Part I: Space nuclear reactor safety
by Wesley Deason
Though humans have successfully traveled from the earth to the moon, our exploration of the remainder of the solar system has been limited to robotic space probes which, once set in their trajectory, were not designed to return to earth. The data returned from these probes has been of tremendous importance for our understanding of the solar system and regions beyond, but human exploration beyond earth’s orbit remains to be achieved. There are a number of concepts currently under study that would allow us to break out of earth’s gravity well. The most studied and discussed are nuclear electric propulsion and nuclear thermal propulsion. Before I jump into an explanation of those concepts and their respective differences, however, I want to address their similarity: Both are powered by a nuclear reactor.
The primary principle that drives the immense energy production of a nuclear reactor is the process of nuclear fission, in common terms the “splitting of atoms.” This process, induced in uranium through the absorption of a neutron, releases very large amounts of energy when part of the mass of the original uranium atom is converted into energy as the atom splits apart (E=mc2). The fission process also releases additional neutrons that can be used to invoke fission in other uranium atoms. If enough uranium atoms are present, the chain of fissions can be maintained at a steady rate and this configuration of uranium is said to have reached “critical mass.” Extended over a long period of time, this process allows a nuclear reactor to produce large amounts of energy. Fission energy becomes particularly useful and indeed necessary when large amounts of energy are required while availability of fuels or other energy sources is low. With this amazing energy generation capability, however, questions about its safety can, and should, be asked.

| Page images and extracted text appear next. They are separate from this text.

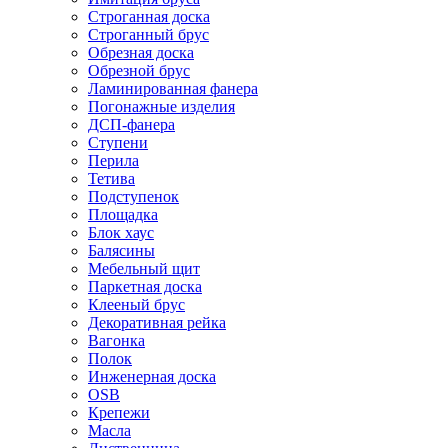
Строганная доска
Строганный брус
Обрезная доска
Обрезной брус
Ламинированная фанера
Погонажные изделия
ДСП-фанера
Ступени
Перила
Тетива
Подступенок
Площадка
Блок хаус
Балясины
Мебельный щит
Паркетная доска
Клееный брус
Декоративная рейка
Вагонка
Полок
Инженерная доска
OSB
Крепежи
Масла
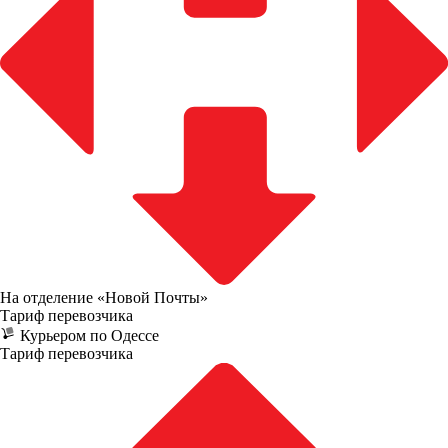
На отделение «Новой Почты»
Тариф перевозчика
Курьером по Одессе
Тариф перевозчика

Is it safe to launch nuclear reactors into space?
Space reactors must be able to endure specific circumstances that are unique to their transport to outer space. Most importantly, the reactor must remain “subcritical” until required by the mission to commence operation. One classic design requirement for space reactors is that the reactor remain subcritical after a water submersion (a launch accident scenario). Water around a submerged reactor behaves as a neutron moderator, a material which slows fast-moving neutrons. In order to meet this important design criterion, reactors will often contain a material that will absorb moderated or slowed neutrons before they can cause fission in the uranium fuel.

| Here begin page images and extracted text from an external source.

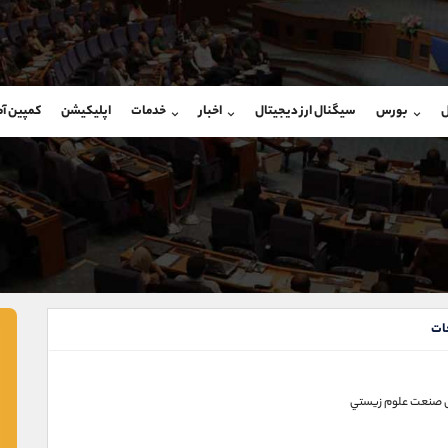
بان فروش
پشتیبان فروش
(محسن یزدی)
(یوسف فرخنده)
ل
بورس
سیگنال ارز دیجیتال
اخبار
خدمات
اپلیکیشن
کمپین آ
09304891085
موبایل
9194198792
شروع گفتگو
واتساپ
شروع گفتگ
@Armteam_admin_103
تلگرام
Armteam_admin_33
103
داخلی
8
ات
صنعت علوم زيستي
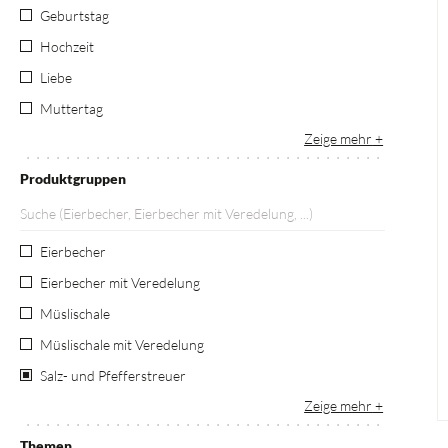
Geburtstag
Hochzeit
Liebe
Muttertag
Zeige mehr
Produktgruppen
Eierbecher
Eierbecher mit Veredelung
Müslischale
Müslischale mit Veredelung
Salz- und Pfefferstreuer
Zeige mehr
Themen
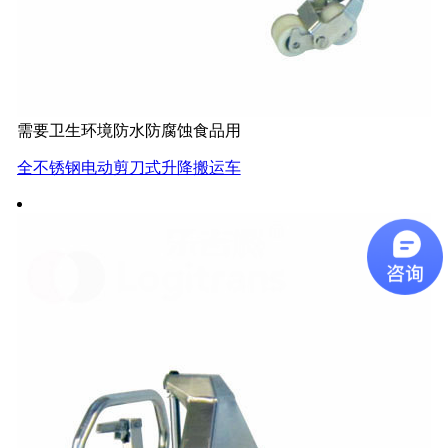
需要卫生环境防水防腐蚀食品用
全不锈钢电动剪刀式升降搬运车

If there were a highly unlikely launch accident in which reactor fuel escaped containment, the environmental effects would remain minimal. Uranium, the fuel that drives modern reactors, is a naturally occurring radioactive element that has a half-life of around 700 million years (for the uranium-235 isotope). This means that it releases energy through radioactive decay at a very slow rate. Also, uranium is an alpha emitter. As discussed in my previous post on plutonium-238, alpha radiation is generally not harmful to humans, provided its emitters are not inhaled or ingested. The more highly radioactive constituents that comprise spent nuclear fuel would not be present before reactor operation commences in space.
Are nuclear reactors dependable and controllable for power generation in space?

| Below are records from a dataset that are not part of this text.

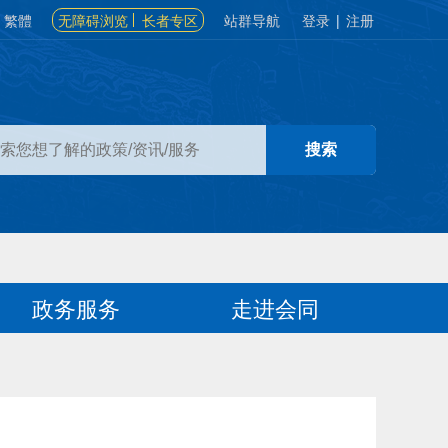
繁體
无障碍浏览
长者专区
站群导航
登录
|
注册
政务服务
走进会同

To address the controllability and dependability of nuclear reactors, we must consider the methods and physical processes that allow a reactor to be controlled. The main concepts are the effects of negative temperature feedback and the active removal of neutrons through the use of neutron absorbing materials and leakage control.
Negative feedback within a nuclear reactor can come from two main effects, both of which are related to the slowing of the fission chain reaction due to a temperature rise. First is the commonly-known material property of thermal expansion. As a reactor core heats up, it will expand in size, causing the uranium fuel within to spread farther apart and absorb fewer neutrons for fission. Second, due to the neutron absorption properties of nuclei, when the temperature of uranium rises, it is more likely to absorb a neutron but not cause fission. From a safety and control perspective, negative temperature feedback can aid in preventing a reactor from producing too much power and overheating.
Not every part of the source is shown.